L’heure est grave pour notre santé. L’Agence régionale de Santé (ARS) Grand Est continue à sacrifier des services hospitaliers vitaux en Alsace. Après des fermetures de services à Saint Louis, Altkirch, Thann, etc. la liste va encore s’allonger sous la houlette de l’administration de la Santé, désormais installée à Nancy (siège en image).
Aujourd’hui c’est le centre hospitalier de Wissembourg qui connaît la tempête. Sa direction haguenovienne travaille d’arrache-pied à la fermeture du service de maternité, « trop petit « comme on aime à l’annoncer depuis longtemps. Pire encore, l’ARS Grand Est en profite en catimini pour envisager très sérieusement la très probable fermeture du service d’accueil des urgences. Que restera-t-il bientôt à l’hôpital pour soigner rapidement les Wissembourgeois ? A-t-on bien conscience depuis Nancy du potentiel de soin si on se place dans une optique transfrontalière, Wissembourg se situant à la frontière et pouvant attirer des patients allemands ?

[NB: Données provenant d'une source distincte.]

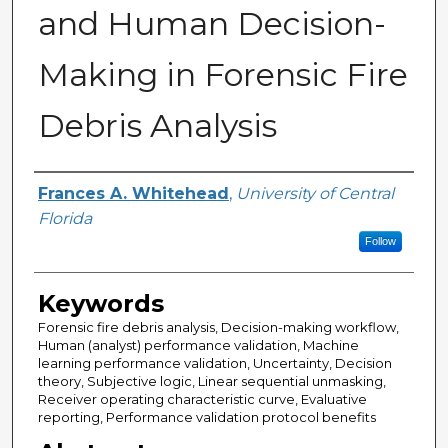
and Human Decision-
Making in Forensic Fire
Debris Analysis
Author
Frances A. Whitehead
,
University of Central
Florida
Follow
Keywords
Forensic fire debris analysis, Decision-making workflow,
Human (analyst) performance validation, Machine
learning performance validation, Uncertainty, Decision
theory, Subjective logic, Linear sequential unmasking,
Receiver operating characteristic curve, Evaluative
reporting, Performance validation protocol benefits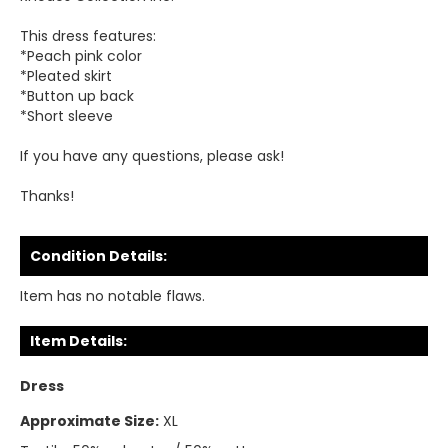
This dress features:
*Peach pink color
*Pleated skirt
*Button up back
*Short sleeve
If you have any questions, please ask!
Thanks!
Condition Details:
Item has no notable flaws.
Item Details:
Dress
Approximate Size:
XL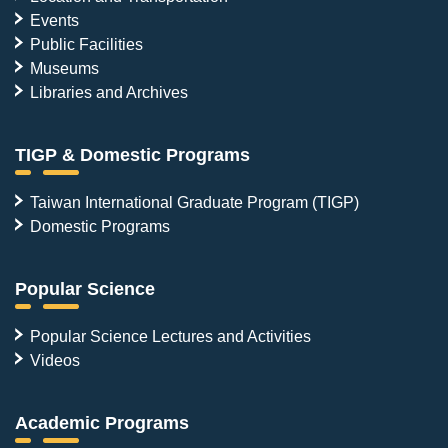
Events
Public Facilities
Museums
Libraries and Archives
TIGP & Domestic Programs
Taiwan International Graduate Program (TIGP)
Domestic Programs
Popular Science
Popular Science Lectures and Activities
Videos
Academic Programs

Quant à l’avenir de l’Institut du Cancer de Strasbourg (ICANS), il semble irrémédiablement funeste. Il fermera au 31 décembre prochain dans son organisation complémentaire entre le centre Paul Strauss et Hôpitaux universitaires. Et ce dans l’indifférence générale, alors que le Cancer reste un véritable fléau en Alsace. L’Etat a pourtant investit 150 millions d’euros pour accompagner ce projet inédit de complémentarité d’expertises médicales, validé et salué en son temps tant au niveau national à l’avenue de Ségur que par l’inspection générale des affaires sanitaires. De même, il était considéré comme prioritaire pour l’ARS Alsace et tous les professionnels de santé, et plébiscité par l’instance alsacienne de la démocratie sanitaire (CRSA). Tout cela sera bientôt du passé. Plus aucun responsable administratif aujourd’hui ne tient compte de ces décisions. Qu’en pense le Gouvernement à l’heure de l’injonction formulée il y a quelques jours de « veiller à la bonne application de principes de gestion nécessaire au redressement des comptes publics » ?
La Collectivité Européenne d’Alsace est consultée pour donner son avis sur le projet régional de Santé de l’ARS Grand Est qui validera ces transformations et fermetures. Nous attendons une réaction ferme de nos élus, qui doivent associer les habitants, patients potentiels, et les structures concernées.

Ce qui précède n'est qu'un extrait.